The economic and policy think tank finds it extremely strange that the government is touting such a situation as an achievement since there would be little or no value for those who would invest in these T-bills.
“This clearly portrays the lack of understanding of economics by some individuals in government. They make posts to the effect that government has auctioned T-bills for 19% and 22%, and for that matter, the Mahama government should be praised. This does not call for any jubilation. Assuming the end of year inflation target is 19%, this means a zero or -3% real value for investment” the statement reads, in part.
“Inflation currently sits around 23%, lending rate, primarily driven by the Monetary Policy Rate (MPR) sits between 34.5 and 35.5%. This implies that holding all other factors constant, the average Ghanaian who invests in T-bills given the current rate is losing money in real terms” IERPP further explained.

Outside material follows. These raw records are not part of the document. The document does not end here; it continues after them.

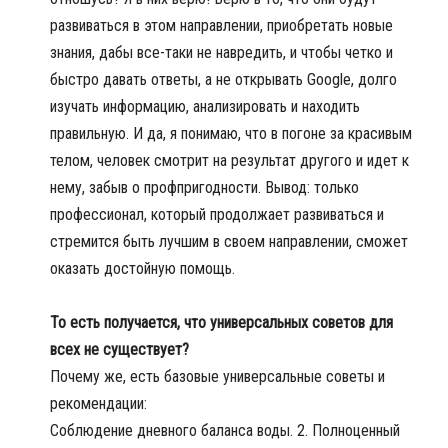
развиваться в этом направлении, приобретать новые
знания, дабы все-таки не навредить, и чтобы четко и
быстро давать ответы, а не открывать Google, долго
изучать информацию, анализировать и находить
правильную. И да, я понимаю, что в погоне за красивым
телом, человек смотрит на результат другого и идет к
нему, забыв о профпригодности. Вывод: только
профессионал, который продолжает развиваться и
стремится быть лучшим в своем направлении, сможет
оказать достойную помощь.
То есть получается, что универсальных советов для
всех не существует?
Почему же, есть базовые универсальные советы и
рекомендации:
Соблюдение дневного баланса воды. 2. Полноценный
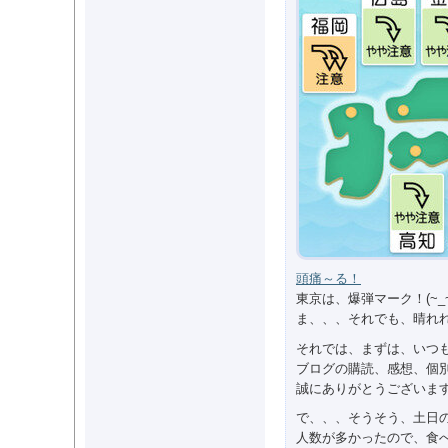
頭痛～る！
東京は、爆弾マーク！(~_~
ま、、、それでも、晴れ
それでは、まずは、いつ
ブログの購読、感想、個
誠にありがとうございま
で、、、そうそう、土日
人数が多かったので、食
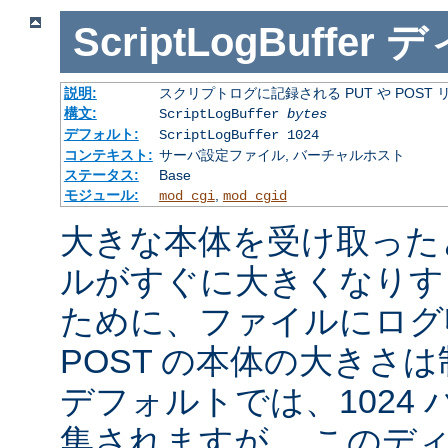
ScriptLogBuffer
デ
説明:
スクリプトログに記録される PUT や POST
構文:
ScriptLogBuffer
bytes
デフォルト:
ScriptLogBuffer 1024
コンテキスト:
サーバ設定ファイル, バーチャルホスト
ステータス:
Base
モジュール:
,
mod_cgi
mod_cgid
大きな本体を受け取った
ルがすぐに大きくなりす
ために、ファイルにログ収
POST の本体の大きさ
デフォルトでは、1024
集されますが、 このデ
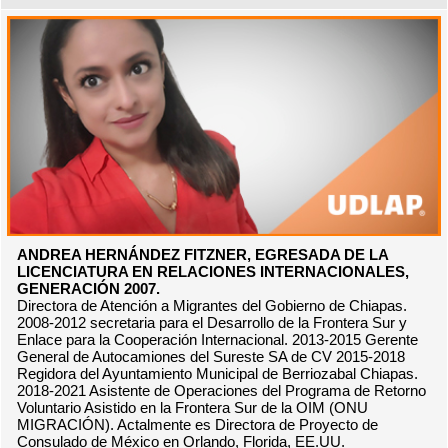
ANDREA HERNÁNDEZ FITZNER, EGRESADA DE LA
LICENCIATURA EN RELACIONES INTERNACIONALES,
GENERACIÓN 2007.
Directora de Atención a Migrantes del Gobierno de Chiapas.
2008-2012 secretaria para el Desarrollo de la Frontera Sur y
Enlace para la Cooperación Internacional. 2013-2015 Gerente
General de Autocamiones del Sureste SA de CV 2015-2018
Regidora del Ayuntamiento Municipal de Berriozabal Chiapas.
2018-2021 Asistente de Operaciones del Programa de Retorno
Voluntario Asistido en la Frontera Sur de la OIM (ONU
MIGRACIÓN). Actalmente es Directora de Proyecto de
Consulado de México en Orlando, Florida, EE.UU.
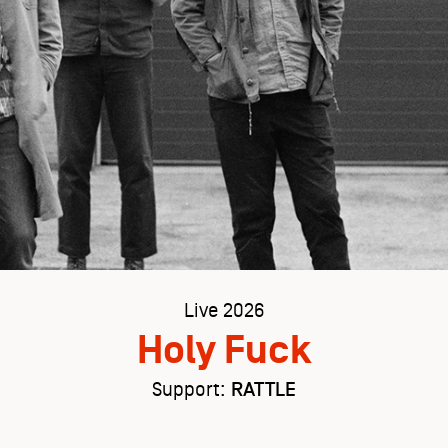
Live 2026
Holy Fuck
Support:
RATTLE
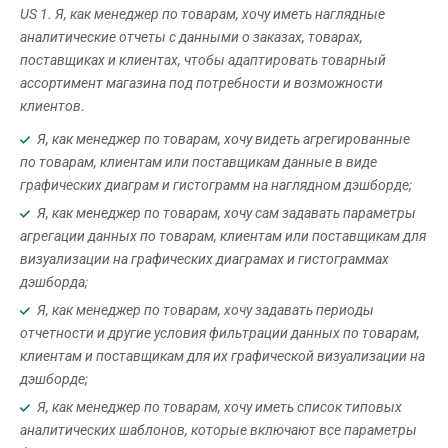
US
1. Я, как менеджер по товарам, хочу иметь наглядные
аналитические отчеты с данными о заказах, товарах,
поставщиках и клиентах, чтобы адаптировать товарный
ассортимент магазина под потребности и возможности
клиентов
.
Я, как менеджер по товарам, хочу видеть агрегированные
по товарам, клиентам или поставщикам данные в виде
графических диаграм и гистограмм на наглядном дэшборде;
Я, как менеджер по товарам, хочу сам задавать параметры
агрегации данных по товарам, клиентам или поставщикам для
визуализации на графических диаграмах и гистограммах
дэшборда;
Я, как менеджер по товарам, хочу задавать периоды
отчетности и другие условия фильтрации данных по товарам,
клиентам и поставщикам для их графической визуализации на
дэшборде;
Я, как менеджер по товарам, хочу иметь список типовых
аналитических шаблонов, которые включают все параметры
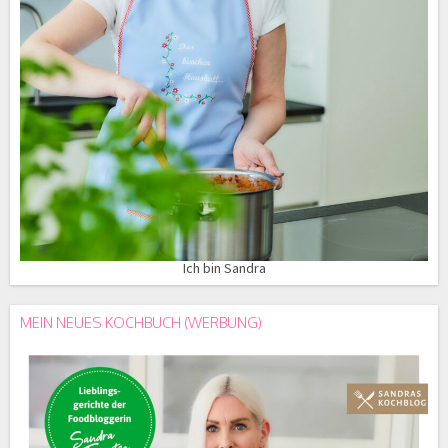
Ich bin Sandra
MEIN NEUES KOCHBUCH (WERBUNG)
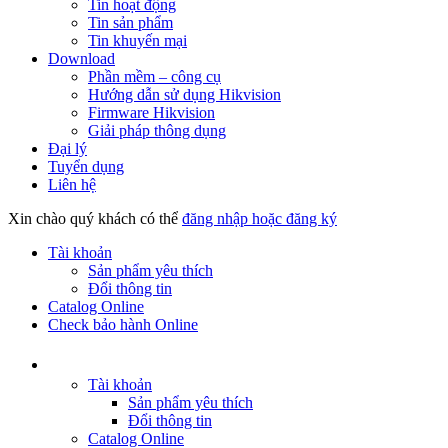
Tin hoạt động
Tin sản phẩm
Tin khuyến mại
Download
Phần mềm – công cụ
Hướng dẫn sử dụng Hikvision
Firmware Hikvision
Giải pháp thông dụng
Đại lý
Tuyển dụng
Liên hệ
Xin chào quý khách có thể
đăng nhập hoặc đăng ký
Tài khoản
Sản phẩm yêu thích
Đổi thông tin
Catalog Online
Check bảo hành Online
Tài khoản
Sản phẩm yêu thích
Đổi thông tin
Catalog Online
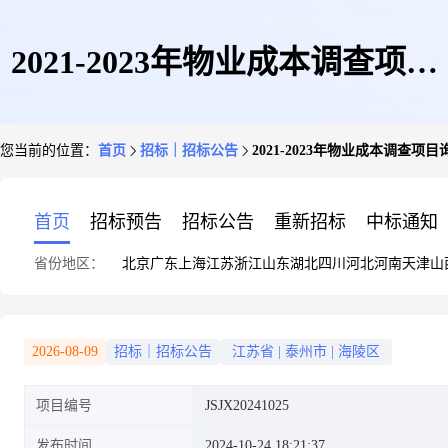
2021-2023年物业成本调查项目
您当前的位置：
首页
招标｜招标公告
2021-2023年物业成本调查项
询价公告
首页
招标预告
招标公告
重新招标
中标通知
省份地区：
北京
广东
上海
江苏
浙江
山东
湖北
四川
河北
河南
天津
山
2026-08-09
招标｜招标公告
江苏省
|
泰州市
|
海陵区
项目编号
JSJX20241025
发布时间
2024-10-24 18:21:37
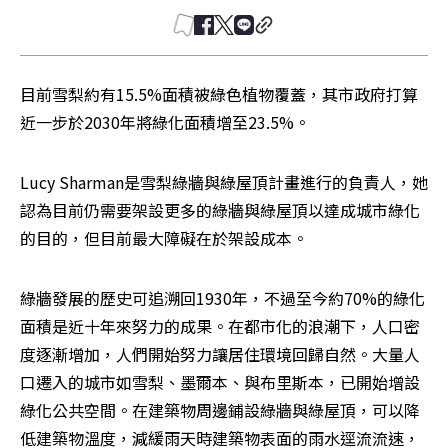
目前雪梨約有15.5%面積被綠色植物覆蓋，其市政府打算
近一步於2030年將綠化面積增至23.5%。
Lucy Sharman是雪梨綠牆與綠屋頂計畫進行的負責人，她
認為目前仍需要架設更多的綠牆與綠屋頂以達成城市綠化
的目的，但目前最大障礙在於架設成本。
綠牆發展的歷史可追溯回1930年，不過至今約70%的綠化
面積是近十年來努力的成果。在都市化的浪潮下，人口密
度逐漸增加，人們開始努力讓居住環境回歸自然。大量人
口遷入的城市如雪梨、墨爾本、與布里斯本，已開始增設
綠化公共空間。在建築物周邊鋪設綠牆與綠屋頂，可以降
低建築物溫度，減緩雨天時建築物表面的雨水逕流流速，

“That is to even assume that such people are not borrowing to invest. Should the later be the case, then the average Ghanaian investor is in for trouble. We should brace ourselves for more non-performing loans (NPR)” the release further stated.
IERPP cautioned the government against manufacturing economic indicators just to look good in the eyes of the publicas well as the international community, a situation that can affect Ghana’s credibility amongst global financial institutions like the IMF, the World Bank, etc.
“The government should desist from manufacturing economic indicators and figures to suit its agenda of looking good in the eyes of the public. The international community and financial watchdogs like the World Bank and IMF would discredit Ghana if figures are invented for political reasons” IERPP cautioned.